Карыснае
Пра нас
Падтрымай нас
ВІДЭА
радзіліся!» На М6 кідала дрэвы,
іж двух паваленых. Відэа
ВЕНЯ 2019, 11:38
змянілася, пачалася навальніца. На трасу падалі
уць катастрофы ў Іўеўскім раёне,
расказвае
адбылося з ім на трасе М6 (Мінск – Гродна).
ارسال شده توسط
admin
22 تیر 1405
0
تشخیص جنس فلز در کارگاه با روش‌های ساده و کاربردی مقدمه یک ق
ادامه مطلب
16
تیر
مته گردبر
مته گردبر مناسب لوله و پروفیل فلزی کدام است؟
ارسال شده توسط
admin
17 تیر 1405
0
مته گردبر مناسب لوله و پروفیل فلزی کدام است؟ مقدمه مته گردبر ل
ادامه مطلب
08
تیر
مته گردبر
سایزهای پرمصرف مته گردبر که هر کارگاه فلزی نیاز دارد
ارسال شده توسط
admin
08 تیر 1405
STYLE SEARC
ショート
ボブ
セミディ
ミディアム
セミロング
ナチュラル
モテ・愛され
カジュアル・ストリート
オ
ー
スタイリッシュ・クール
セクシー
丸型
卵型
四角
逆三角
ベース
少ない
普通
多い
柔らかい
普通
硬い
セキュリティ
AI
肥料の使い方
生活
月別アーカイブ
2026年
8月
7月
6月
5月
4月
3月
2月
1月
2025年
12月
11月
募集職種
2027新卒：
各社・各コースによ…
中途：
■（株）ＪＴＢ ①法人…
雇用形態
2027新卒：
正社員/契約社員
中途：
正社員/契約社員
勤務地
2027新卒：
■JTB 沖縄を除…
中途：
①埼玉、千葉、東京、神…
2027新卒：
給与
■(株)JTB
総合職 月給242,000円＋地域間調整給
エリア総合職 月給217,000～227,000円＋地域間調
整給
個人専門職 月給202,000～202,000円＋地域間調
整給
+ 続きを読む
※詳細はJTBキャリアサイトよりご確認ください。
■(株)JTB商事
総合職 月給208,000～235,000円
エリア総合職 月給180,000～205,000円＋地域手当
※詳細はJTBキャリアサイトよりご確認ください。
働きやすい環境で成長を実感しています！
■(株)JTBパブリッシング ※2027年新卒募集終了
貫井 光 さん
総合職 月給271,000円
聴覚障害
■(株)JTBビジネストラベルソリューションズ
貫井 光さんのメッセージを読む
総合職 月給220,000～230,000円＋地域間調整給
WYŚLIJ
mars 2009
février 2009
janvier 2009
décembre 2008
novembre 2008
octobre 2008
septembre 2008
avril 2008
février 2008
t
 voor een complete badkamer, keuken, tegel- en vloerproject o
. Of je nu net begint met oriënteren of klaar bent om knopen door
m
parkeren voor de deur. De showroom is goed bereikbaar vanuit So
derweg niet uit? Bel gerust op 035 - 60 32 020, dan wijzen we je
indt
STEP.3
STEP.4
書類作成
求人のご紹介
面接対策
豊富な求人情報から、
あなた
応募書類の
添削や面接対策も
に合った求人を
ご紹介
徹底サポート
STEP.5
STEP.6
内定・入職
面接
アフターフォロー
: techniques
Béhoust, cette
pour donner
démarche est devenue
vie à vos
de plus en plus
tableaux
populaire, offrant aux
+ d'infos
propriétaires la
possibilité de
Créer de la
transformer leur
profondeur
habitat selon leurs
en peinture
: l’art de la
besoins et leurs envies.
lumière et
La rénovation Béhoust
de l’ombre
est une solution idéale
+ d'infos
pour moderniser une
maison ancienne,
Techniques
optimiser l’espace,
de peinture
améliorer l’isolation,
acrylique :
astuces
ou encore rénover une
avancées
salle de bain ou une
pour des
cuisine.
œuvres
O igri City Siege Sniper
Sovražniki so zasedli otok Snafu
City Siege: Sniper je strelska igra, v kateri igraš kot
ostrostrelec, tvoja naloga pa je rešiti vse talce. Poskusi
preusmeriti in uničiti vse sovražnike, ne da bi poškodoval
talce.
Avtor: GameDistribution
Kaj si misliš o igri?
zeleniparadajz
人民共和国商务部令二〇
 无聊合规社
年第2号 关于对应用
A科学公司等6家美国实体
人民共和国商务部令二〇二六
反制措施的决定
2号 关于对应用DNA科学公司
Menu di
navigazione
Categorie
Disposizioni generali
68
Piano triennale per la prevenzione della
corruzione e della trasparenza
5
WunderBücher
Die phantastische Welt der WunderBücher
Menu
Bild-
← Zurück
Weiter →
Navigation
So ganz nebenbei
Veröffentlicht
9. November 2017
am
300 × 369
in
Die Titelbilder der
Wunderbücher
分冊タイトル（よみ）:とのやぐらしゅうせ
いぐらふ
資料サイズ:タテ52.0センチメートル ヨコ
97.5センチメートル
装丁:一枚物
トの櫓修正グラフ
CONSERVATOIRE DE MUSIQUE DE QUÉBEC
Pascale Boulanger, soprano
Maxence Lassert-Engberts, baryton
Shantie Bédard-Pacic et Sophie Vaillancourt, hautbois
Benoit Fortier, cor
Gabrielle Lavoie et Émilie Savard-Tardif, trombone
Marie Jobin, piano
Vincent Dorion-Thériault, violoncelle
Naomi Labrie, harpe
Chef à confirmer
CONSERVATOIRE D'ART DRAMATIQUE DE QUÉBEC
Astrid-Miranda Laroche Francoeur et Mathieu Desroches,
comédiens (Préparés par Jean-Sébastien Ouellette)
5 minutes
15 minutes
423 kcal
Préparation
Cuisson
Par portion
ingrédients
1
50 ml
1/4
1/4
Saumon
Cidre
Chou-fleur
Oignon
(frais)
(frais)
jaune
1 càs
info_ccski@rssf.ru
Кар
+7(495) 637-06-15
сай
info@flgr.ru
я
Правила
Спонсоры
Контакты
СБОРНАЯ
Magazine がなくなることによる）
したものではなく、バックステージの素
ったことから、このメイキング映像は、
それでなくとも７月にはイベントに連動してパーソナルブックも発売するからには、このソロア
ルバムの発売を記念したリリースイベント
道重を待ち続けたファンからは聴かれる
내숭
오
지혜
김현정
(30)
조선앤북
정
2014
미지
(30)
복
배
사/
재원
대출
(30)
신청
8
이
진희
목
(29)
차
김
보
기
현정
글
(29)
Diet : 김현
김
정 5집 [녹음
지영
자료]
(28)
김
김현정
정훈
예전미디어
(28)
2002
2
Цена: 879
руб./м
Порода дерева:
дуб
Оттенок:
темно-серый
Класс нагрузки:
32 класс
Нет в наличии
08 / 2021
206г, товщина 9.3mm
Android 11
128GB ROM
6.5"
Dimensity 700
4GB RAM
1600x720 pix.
○ ○ ○ ○ ○
▸ **What you should do**
From the first line to the last, copy the data exactly.

▸ **Answer box**
Карыснае
Пра нас
Падтрымай нас
ВІДЭА
радзіліся!» На М6 кідала дрэвы,
іж двух паваленых. Відэа
ВЕНЯ 2019, 11:38
змянілася, пачалася навальніца. На трасу падалі
уць катастрофы ў Іўеўскім раёне,
расказвае
адбылося з ім на трасе М6 (Мінск – Гродна).
ارسال شده توسط
admin
22 تیر 1405
0
تشخیص جنس فلز در کارگاه با روش‌های ساده و کاربردی مقدمه یک ق
ادامه مطلب
16
تیر
مته گردبر
مته گردبر مناسب لوله و پروفیل فلزی کدام است؟
ارسال شده توسط
admin
17 تیر 1405
0
مته گردبر مناسب لوله و پروفیل فلزی کدام است؟ مقدمه مته گردبر ل
ادامه مطلب
08
تیر
مته گردبر
سایزهای پرمصرف مته گردبر که هر کارگاه فلزی نیاز دارد
ارسال شده توسط
admin
08 تیر 1405
STYLE SEARC
ショート
ボブ
セミディ
ミディアム
セミロング
ナチュラル
モテ・愛され
カジュアル・ストリート
オ
ー
スタイリッシュ・クール
セクシー
丸型
卵型
四角
逆三角
ベース
少ない
普通
多い
柔らかい
普通
硬い
セキュリティ
AI
肥料の使い方
生活
月別アーカイブ
2026年
8月
7月
6月
5月
4月
3月
2月
1月
2025年
12月
11月
募集職種
2027新卒：
各社・各コースによ…
中途：
■（株）ＪＴＢ ①法人…
雇用形態
2027新卒：
正社員/契約社員
中途：
正社員/契約社員
勤務地
2027新卒：
■JTB 沖縄を除…
中途：
①埼玉、千葉、東京、神…
2027新卒：
給与
■(株)JTB
総合職 月給242,000円＋地域間調整給
エリア総合職 月給217,000～227,000円＋地域間調
整給
個人専門職 月給202,000～202,000円＋地域間調
整給
+ 続きを読む
※詳細はJTBキャリアサイトよりご確認ください。
■(株)JTB商事
総合職 月給208,000～235,000円
エリア総合職 月給180,000～205,000円＋地域手当
※詳細はJTBキャリアサイトよりご確認ください。
働きやすい環境で成長を実感しています！
■(株)JTBパブリッシング ※2027年新卒募集終了
貫井 光 さん
総合職 月給271,000円
聴覚障害
■(株)JTBビジネストラベルソリューションズ
貫井 光さんのメッセージを読む
総合職 月給220,000～230,000円＋地域間調整給
WYŚLIJ
mars 2009
février 2009
janvier 2009
décembre 2008
novembre 2008
octobre 2008
septembre 2008
avril 2008
février 2008
t
 voor een complete badkamer, keuken, tegel- en vloerproject o
. Of je nu net begint met oriënteren of klaar bent om knopen door
m
parkeren voor de deur. De showroom is goed bereikbaar vanuit So
derweg niet uit? Bel gerust op 035 - 60 32 020, dan wijzen we je
indt
STEP.3
STEP.4
書類作成
求人のご紹介
面接対策
豊富な求人情報から、
あなた
応募書類の
添削や面接対策も
に合った求人を
ご紹介
徹底サポート
STEP.5
STEP.6
内定・入職
面接
アフターフォロー
: techniques
Béhoust, cette
pour donner
démarche est devenue
vie à vos
de plus en plus
tableaux
populaire, offrant aux
+ d'infos
propriétaires la
possibilité de
Créer de la
transformer leur
profondeur
habitat selon leurs
en peinture
: l’art de la
besoins et leurs envies.
lumière et
La rénovation Béhoust
de l’ombre
est une solution idéale
+ d'infos
pour moderniser une
maison ancienne,
Techniques
optimiser l’espace,
de peinture
améliorer l’isolation,
acrylique :
astuces
ou encore rénover une
avancées
salle de bain ou une
pour des
cuisine.
œuvres
O igri City Siege Sniper
Sovražniki so zasedli otok Snafu
City Siege: Sniper je strelska igra, v kateri igraš kot
ostrostrelec, tvoja naloga pa je rešiti vse talce. Poskusi
preusmeriti in uničiti vse sovražnike, ne da bi poškodoval
talce.
Avtor: GameDistribution
Kaj si misliš o igri?
zeleniparadajz
人民共和国商务部令二〇
 无聊合规社
年第2号 关于对应用
A科学公司等6家美国实体
人民共和国商务部令二〇二六
反制措施的决定
2号 关于对应用DNA科学公司
Menu di
navigazione
Categorie
Disposizioni generali
68
Piano triennale per la prevenzione della
corruzione e della trasparenza
5
WunderBücher
Die phantastische Welt der WunderBücher
Menu
Bild-
← Zurück
Weiter →
Navigation
So ganz nebenbei
Veröffentlicht
9. November 2017
am
300 × 369
in
Die Titelbilder der
Wunderbücher
分冊タイトル（よみ）:とのやぐらしゅうせ
いぐらふ
資料サイズ:タテ52.0センチメートル ヨコ
97.5センチメートル
装丁:一枚物
トの櫓修正グラフ
CONSERVATOIRE DE MUSIQUE DE QUÉBEC
Pascale Boulanger, soprano
Maxence Lassert-Engberts, baryton
Shantie Bédard-Pacic et Sophie Vaillancourt, hautbois
Benoit Fortier, cor
Gabrielle Lavoie et Émilie Savard-Tardif, trombone
Marie Jobin, piano
Vincent Dorion-Thériault, violoncelle
Naomi Labrie, harpe
Chef à confirmer
CONSERVATOIRE D'ART DRAMATIQUE DE QUÉBEC
Astrid-Miranda Laroche Francoeur et Mathieu Desroches,
comédiens (Préparés par Jean-Sébastien Ouellette)
5 minutes
15 minutes
423 kcal
Préparation
Cuisson
Par portion
ingrédients
1
50 ml
1/4
1/4
Saumon
Cidre
Chou-fleur
Oignon
(frais)
(frais)
jaune
1 càs
info_ccski@rssf.ru
Кар
+7(495) 637-06-15
сай
info@flgr.ru
я
Правила
Спонсоры
Контакты
СБОРНАЯ
Magazine がなくなることによる）
したものではなく、バックステージの素
ったことから、このメイキング映像は、
それでなくとも７月にはイベントに連動してパーソナルブックも発売するからには、このソロア
ルバムの発売を記念したリリースイベント
道重を待ち続けたファンからは聴かれる
내숭
오
지혜
김현정
(30)
조선앤북
정
2014
미지
(30)
복
배
사/
재원
대출
(30)
신청
8
이
진희
목
(29)
차
김
보
기
현정
글
(29)
Diet : 김현
김
정 5집 [녹음
지영
자료]
(28)
김
김현정
정훈
예전미디어
(28)
2002
2
Цена: 879
руб./м
Порода дерева:
дуб
Оттенок:
темно-серый
Класс нагрузки:
32 класс
Нет в наличии
08 / 2021
206г, товщина 9.3mm
Android 11
128GB ROM
6.5"
Dimensity 700
4GB RAM
1600x720 pix.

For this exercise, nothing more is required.